Assignment →
All of the listing should be returned as written, apart from any picture in it.

---

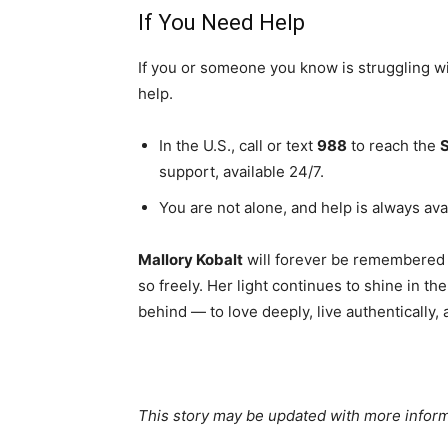
If You Need Help
If you or someone you know is struggling w
help.
In the U.S., call or text
988
to reach the
S
support, available 24/7.
You are not alone, and help is always ava
Mallory Kobalt
will forever be remembered 
so freely. Her light continues to shine in t
behind — to love deeply, live authentically,
This story may be updated with more inform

---

Your solution →
If You Need Help
If you or someone you know is struggling w
help.
In the U.S., call or text
988
to reach the
S
support, available 24/7.
You are not alone, and help is always ava
Mallory Kobalt
will forever be remembered 
so freely. Her light continues to shine in t
behind — to love deeply, live authentically,
This story may be updated with more inform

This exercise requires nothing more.